Imaginez on ne sait quelle construction inexprimable, quelque chose
comme un édifice lunaire, et vous aurez le Palais d’été. Bâtissez un
songe avec du marbre, du jade, du bronze, de la porcelaine,
charpentez-le en bois de cèdre, couvrez-le de pierreries, drapez-le de
soie, faites-le ici sanctuaire, là harem, là citadelle, mettez-y des
dieux, mettez-y des monstres, vernissez-le, émaillez-le, dorez-le,
fardez-le, faites construire par des architectes qui soient des poètes
les mille et un rêves des mille et une nuits, ajoutez des jardins, des
bassins, des jaillissements d’eau et d’écume, des cygnes, des ibis, des
paons, supposez en un mot une sorte d’éblouissante caverne de la
fantaisie humaine ayant une figure de temple et de palais, c’était là ce
monument. Il avait fallu, pour le créer, le lent travail de deux
générations. Cet édifice, qui avait l’énormité d’une ville, avait été
bâti par les siècles, pour qui ? pour les
peuples. Car ce que fait le temps appartient à l’homme. Les artistes,
les poètes, les philosophes, connaissaient le Palais d’été ;
Voltaire en parle. On disait : le Parthénon en Grèce, les Pyramides en
Egypte, le Colisée à Rome, Notre-Dame à Paris, le Palais d’été en
Orient. Si on ne le voyait pas, on le rêvait. C’était une sorte
d’effrayant chef-d’œuvre inconnu entrevu au loin dans on ne sait quel
crépuscule, comme une silhouette de la civilisation d’Asie sur l’horizon
de la civilisation d’Europe.
Cette merveille a disparu.
Un jour, deux bandits sont entrés dans le Palais d’été. L’un a pillé,
l’autre a incendié. La victoire peut être une voleuse, à ce qu’il
paraît. Une dévastation en grand du Palais d’été s’est faite de compte à
demi entre les deux vainqueurs. On voit mêlé à tout cela le nom
d’Elgin, qui a la propriété fatale de rappeler le Parthénon. Ce qu’on
avait fait au Parthénon, on l’a fait au Palais d’été, plus complètement
et mieux, de manière à ne rien laisser. Tous les trésors de toutes nos
cathédrales réunies n’égaleraient pas ce splendide et formidable musée
de l’orient. Il n’y avait pas seulement là des chefs-d’œuvre d’art, il y
avait un entassement d’orfèvreries. Grand exploit, bonne aubaine. L’un
des deux vainqueurs a empli ses poches, ce que voyant, l’autre a empli
ses coffres ; et l’on est revenu en Europe, bras dessus, bras dessous, en riant. Telle est l’histoire des deux bandits.
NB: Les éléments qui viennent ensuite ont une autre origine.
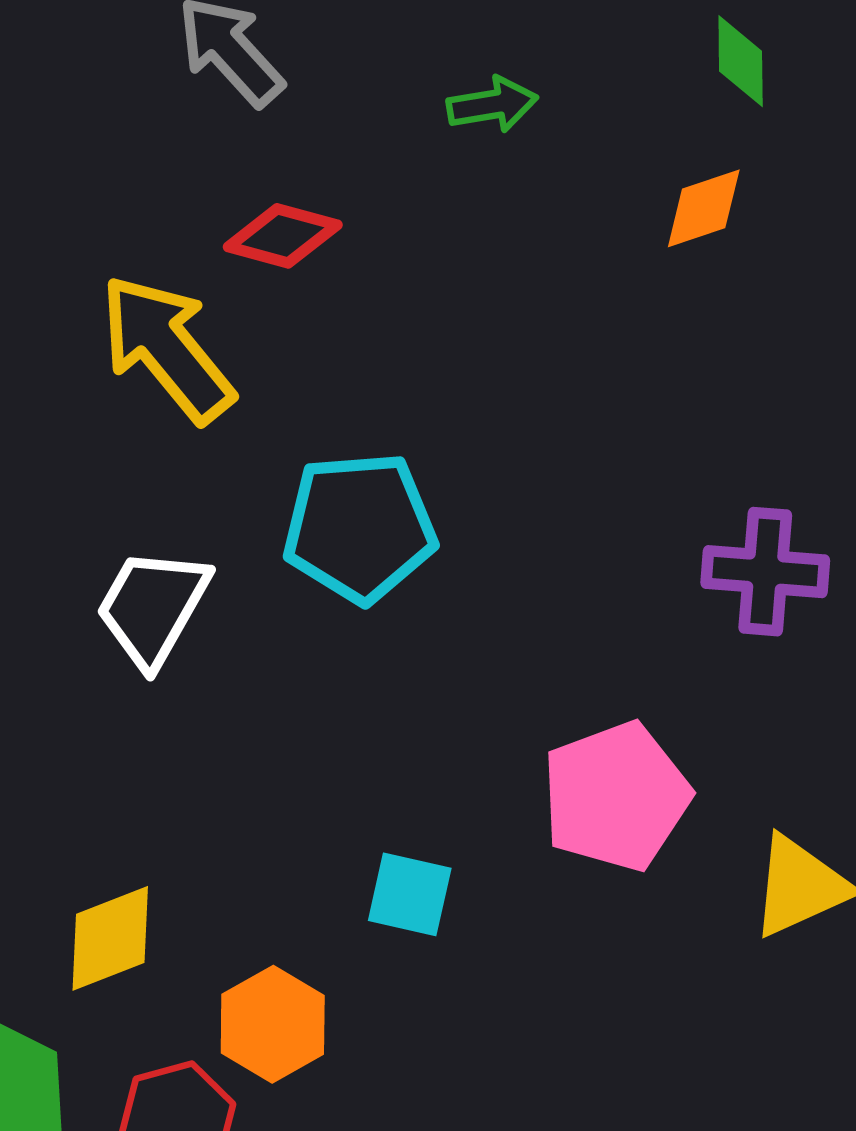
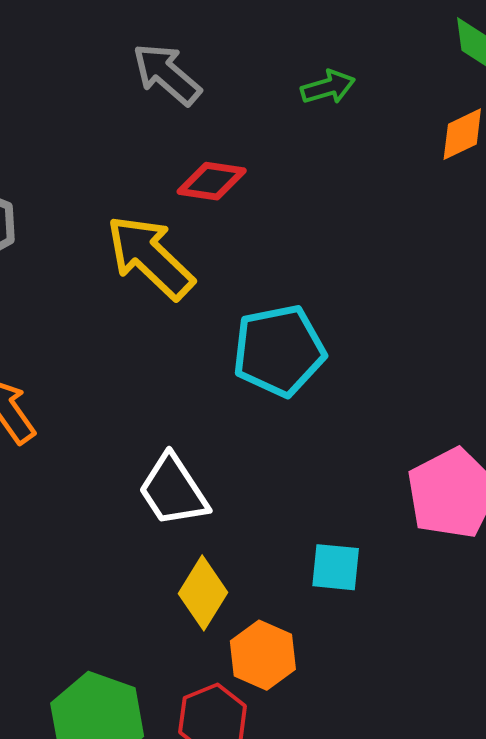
white trapezoid: (153, 607) -> (173, 490), moved, turned -56
yellow diamond: (110, 938) -> (203, 593), moved, turned -30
Nous, Européens, nous sommes les civilisés, et pour nous, les Chinois
sont les barbares. Voila ce que la civilisation a fait à la barbarie.
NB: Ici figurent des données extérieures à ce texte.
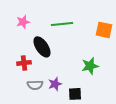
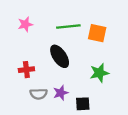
orange square: (104, 30) -> (97, 33), moved
black ellipse: (42, 47) -> (60, 56), moved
Devant l’histoire, l’un des deux bandits s’appellera la France,
l’autre s’appellera l’Angleterre. Mais je proteste, et je vous remercie
de m’en donner l’occasion ; les crimes de ceux qui mènent ne sont pas la faute de ceux qui sont menés ; les gouvernements sont quelquefois des bandits, les peuples jamais.
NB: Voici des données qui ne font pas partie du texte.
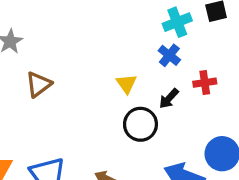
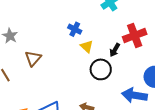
blue cross: (169, 55) -> (75, 29), moved
red cross: (205, 83) -> (135, 35), size x1.6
L’empire français a empoché la moitié de cette victoire et il étale
aujourd’hui avec une sorte de naïveté de propriétaire, le splendide
bric-à-brac du Palais d’été.
J’espère qu’un jour viendra où la France, délivrée et nettoyée, renverra ce butin à la Chine spoliée.
En attendant, il y a un vol et deux voleurs, je le constate.
Telle est, monsieur, la quantité d’approbation que je donne à l’expédition de Chine.
@docdory "Cet accord de paix, qui équivalait à laisser une quasi-impunité à des
assassins en gros, ne pouvait pas être accepté par le peuple colombien."
C’est oublier un peu vite que les milices paramilitaires équipées et encadrées par les Etats-Unis et Israël ont exécuté des centaines de millier de personnes en toute impunité.